J Am Pharm Assoc (2003). 2020 Nov-Dec;60(6):e264-e278. doi: 10.1016/j.japh.2020.03.014. Epub 2020 Apr 15.
This pilot study assessed the expansion of pharmacy services to a preoperative, anesthesia clinic.
Tertiary care academic medical center.
Medication histories were routinely obtained by clinic nurses, and pharmacy services were not available.
A prospective, single-center, pilot study enrolled English-speaking patients aged 65 years or older in a preoperative clinic before a scheduled surgery. Patient attributes including health literacy and preparatory activities were measured using verbal and written questionnaires. Home medication lists were obtained by both clinic nurses (routine care) and a pharmacist (research), and the 2 lists were compared to identify medication discrepancies for each patient. Discrepancies were categorized by type and severity.
This study evaluated the potential impact of medication histories obtained by pharmacists compared with those obtained by clinic nurses during geriatric preoperative clinic visits.
Of the 44 patients who gave their consent and were included in this pilot study, 25% (n = 11) had limited/marginal written and verbal health literacy, and 20% (n = 9) had limited/marginal numerical health literacy. Of the 38 patients who completed the pharmacist medication history interview, only 21% (n = 8) brought a complete list of their current medications to the preoperative clinic, 95% (n = 36) had at least 1 medication discrepancy, and 61% (n = 23) had at least 1 clinically meaningful discrepancy. Clinically meaningful discrepancies were identified for 8% (35 of 459) of medications and occurred most commonly for blood pressure medications, nonsteroidal anti-inflammatory drugs, and beta blockers.
In this study, medication history discrepancies identified by pharmacists suggest that the expansion of pharmacy services into the preoperative clinic is feasible and could potentially prevent meaningful medication errors among geriatric patients being admitted for a scheduled surgery.
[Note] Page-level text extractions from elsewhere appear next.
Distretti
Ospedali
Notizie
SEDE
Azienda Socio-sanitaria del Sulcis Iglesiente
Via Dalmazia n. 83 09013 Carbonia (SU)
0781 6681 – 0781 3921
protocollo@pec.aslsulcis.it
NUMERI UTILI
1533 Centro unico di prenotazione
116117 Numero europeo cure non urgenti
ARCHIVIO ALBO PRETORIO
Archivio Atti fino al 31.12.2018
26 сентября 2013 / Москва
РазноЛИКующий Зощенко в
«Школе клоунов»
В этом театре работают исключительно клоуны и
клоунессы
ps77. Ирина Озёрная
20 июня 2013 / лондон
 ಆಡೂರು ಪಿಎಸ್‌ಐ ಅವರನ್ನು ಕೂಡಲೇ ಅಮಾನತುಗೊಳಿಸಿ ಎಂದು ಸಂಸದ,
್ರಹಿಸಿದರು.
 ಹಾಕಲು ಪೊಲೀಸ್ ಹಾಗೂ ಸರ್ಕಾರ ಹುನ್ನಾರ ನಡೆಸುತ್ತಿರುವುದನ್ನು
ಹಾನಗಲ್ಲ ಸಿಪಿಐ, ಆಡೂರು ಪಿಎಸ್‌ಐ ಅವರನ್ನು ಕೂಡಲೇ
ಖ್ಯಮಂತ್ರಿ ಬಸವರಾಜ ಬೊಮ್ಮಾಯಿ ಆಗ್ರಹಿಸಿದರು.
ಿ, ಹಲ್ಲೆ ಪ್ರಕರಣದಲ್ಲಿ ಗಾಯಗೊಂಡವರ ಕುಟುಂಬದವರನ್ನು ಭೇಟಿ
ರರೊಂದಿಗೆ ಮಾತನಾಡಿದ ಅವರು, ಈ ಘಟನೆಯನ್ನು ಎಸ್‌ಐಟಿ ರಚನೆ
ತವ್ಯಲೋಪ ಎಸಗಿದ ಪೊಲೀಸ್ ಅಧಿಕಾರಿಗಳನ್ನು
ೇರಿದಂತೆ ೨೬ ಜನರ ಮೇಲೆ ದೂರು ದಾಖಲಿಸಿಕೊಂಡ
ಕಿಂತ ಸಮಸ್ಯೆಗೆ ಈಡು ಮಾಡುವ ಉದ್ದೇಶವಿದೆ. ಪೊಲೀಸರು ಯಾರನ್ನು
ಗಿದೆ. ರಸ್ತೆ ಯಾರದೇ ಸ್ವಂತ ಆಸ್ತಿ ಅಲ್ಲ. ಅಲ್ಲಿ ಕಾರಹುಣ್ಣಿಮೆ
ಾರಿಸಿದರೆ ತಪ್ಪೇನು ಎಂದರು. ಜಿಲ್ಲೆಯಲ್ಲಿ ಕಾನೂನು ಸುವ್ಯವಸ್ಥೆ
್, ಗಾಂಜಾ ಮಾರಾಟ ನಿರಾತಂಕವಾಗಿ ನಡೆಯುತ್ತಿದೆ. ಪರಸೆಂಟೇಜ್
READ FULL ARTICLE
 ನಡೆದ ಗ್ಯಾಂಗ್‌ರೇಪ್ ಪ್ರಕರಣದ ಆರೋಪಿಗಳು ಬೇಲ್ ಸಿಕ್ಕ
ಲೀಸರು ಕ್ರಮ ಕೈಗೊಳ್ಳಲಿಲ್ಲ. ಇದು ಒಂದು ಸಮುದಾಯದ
本初步研究评估了将药房服务扩展到术前麻醉门诊的情况。
三级保健学术医疗中心。
临床护士常规获取用药史,但不提供药房服务。
一项前瞻性、单中心初步研究纳入了计划手术前术前诊所的英语患者,年龄 65 岁或以上。使用口头和书面问卷评估患者属性,包括健康素养和准备活动。临床护士(常规护理)和药剂师(研究)都获取家庭用药清单,然后将 2 个清单进行比较,以确定每位患者的用药差异。差异按类型和严重程度分类。
本研究评估了在老年患者术前就诊期间,由药剂师获取用药史与由临床护士获取用药史相比,潜在的影响。
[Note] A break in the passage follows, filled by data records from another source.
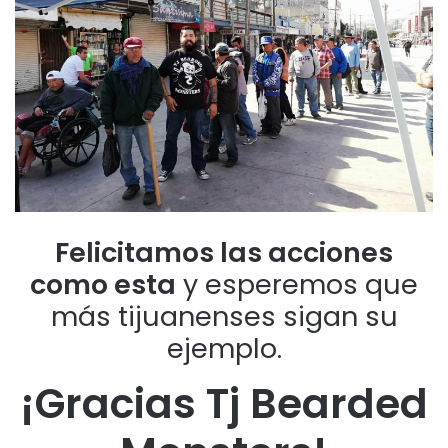
Felicitamos las acciones
como esta
y esperemos que
más tijuanenses sigan su
ejemplo.
¡Gracias Tj Bearded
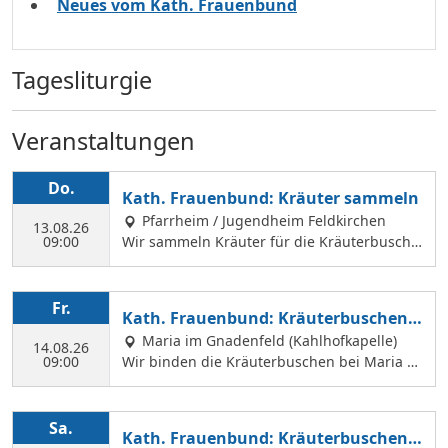
Neues vom Kath. Frauenbund
Tagesliturgie
Veranstaltungen
Do.
Kath. Frauenbund: Kräuter sammeln
Pfarrheim / Jugendheim Feldkirchen
13.08.26
09:00
Wir sammeln Kräuter für die Kräuterbusche
n, die wir am 14. August binden und an Mar
iä Himmelfahrt vor der Hofkirche und der Hl.
Geist Kirche verkaufen. Wir treffen uns mit
Fr.
Kath. Frauenbund: Kräuterbuschen b
Margit Ettig am Jugendheim Feldkirchen.
inden
Maria im Gnadenfeld (Kahlhofkapelle)
14.08.26
09:00
Wir binden die Kräuterbuschen bei Maria a
m Kahlhof. Wir brauchen viele Helferinnen z
um Sammeln und Binden, damit wir an Mari
ä Himmelfahrt auch vor dem Gottesdienst in
Sa.
Kath. Frauenbund: Kräuterbuschen V
der Hl. Geist Kirche Kräuterbuschen verkauf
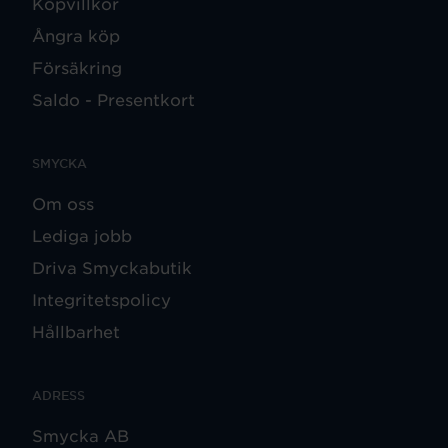
Köpvillkor
Ångra köp
Försäkring
Saldo - Presentkort
SMYCKA
Om oss
Lediga jobb
Driva Smyckabutik
Integritetspolicy
Hållbarhet
ADRESS
Smycka AB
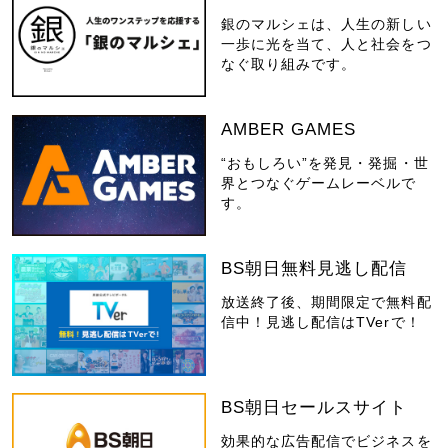
銀のマルシェは、人生の新しい
一歩に光を当て、人と社会をつ
なぐ取り組みです。
AMBER GAMES
“おもしろい”を発見・発掘・世
界とつなぐゲームレーベルで
す。
BS朝日無料見逃し配信
放送終了後、期間限定で無料配
信中！見逃し配信はTVerで！
BS朝日セールスサイト
効果的な広告配信でビジネスを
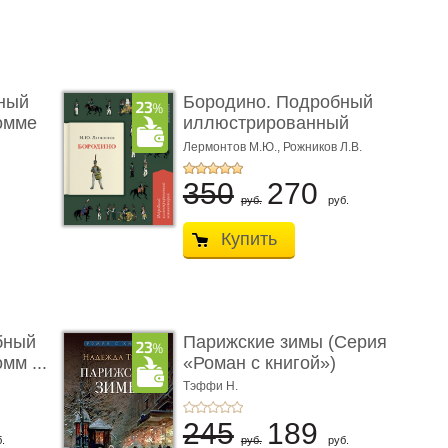
ный
Бородино. Подробный
омме
иллюстрированный
коммент� ...
Лермонтов М.Ю.,
Рожников Л.В.
350
270
руб.
руб.
Купить
бный
Парижские зимы (Серия
мм ...
«Роман с книгой»)
Тэффи Н.
245
189
.
руб.
руб.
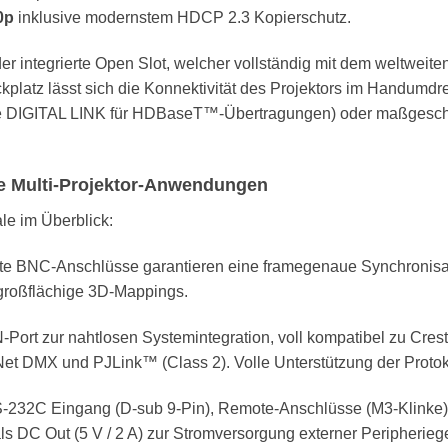
0p
inklusive modernstem HDCP 2.3 Kopierschutz.
er integrierte Open Slot, welcher vollständig mit dem weltweite
kplatz lässt sich die Konnektivität des Projektors im Handumdr
ie DIGITAL LINK für HDBaseT™-Übertragungen) oder maßgeschn
xe Multi-Projektor-Anwendungen
le im Überblick:
te BNC-Anschlüsse garantieren eine framegenaue Synchronisati
großflächige 3D-Mappings.
Port zur nahtlosen Systemintegration, voll kompatibel zu Cre
t DMX und PJLink™ (Class 2). Volle Unterstützung der Protok
S-232C Eingang (D-sub 9-Pin), Remote-Anschlüsse (M3-Klinke)
als DC Out (5 V / 2 A) zur Stromversorgung externer Peripherie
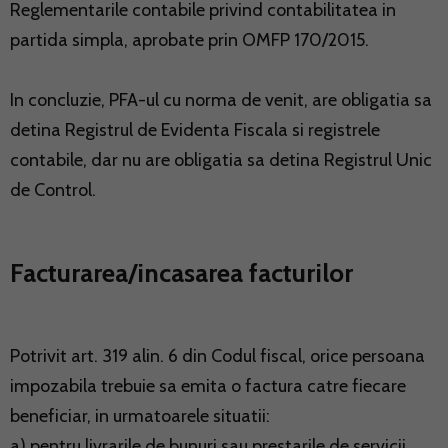
Reglementarile contabile privind contabilitatea in
partida simpla, aprobate prin OMFP 170/2015.
In concluzie, PFA-ul cu norma de venit, are obligatia sa
detina Registrul de Evidenta Fiscala si registrele
contabile, dar nu are obligatia sa detina Registrul Unic
de Control.
Facturarea/incasarea facturilor
Potrivit art. 319 alin. 6 din Codul fiscal, orice persoana
impozabila trebuie sa emita o factura catre fiecare
beneficiar, in urmatoarele situatii:
a) pentru livrarile de bunuri sau prestarile de servicii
在同意并纳入本初步研究的 44 名患者中,25%(n=11)的书面和口头健康素养有限/边缘,20%(n=9)的数字健康素养有限/边缘。在完成药师用药史访谈的 38 名患者中,只有 21%(n=8)带来了他们目前用药的完整清单,95%(n=36)有至少 1 种用药差异,61%(n=23)有至少 1 种有临床意义的差异。药师发现的有临床意义的差异发生在 8%(35 例 459 例)的药物中,最常见于降压药、非甾体抗炎药和β受体阻滞剂。
在这项研究中,药师发现的用药史差异表明,将药房服务扩展到术前诊所是可行的,并且可以潜在地防止计划手术入院的老年患者发生有意义的用药错误。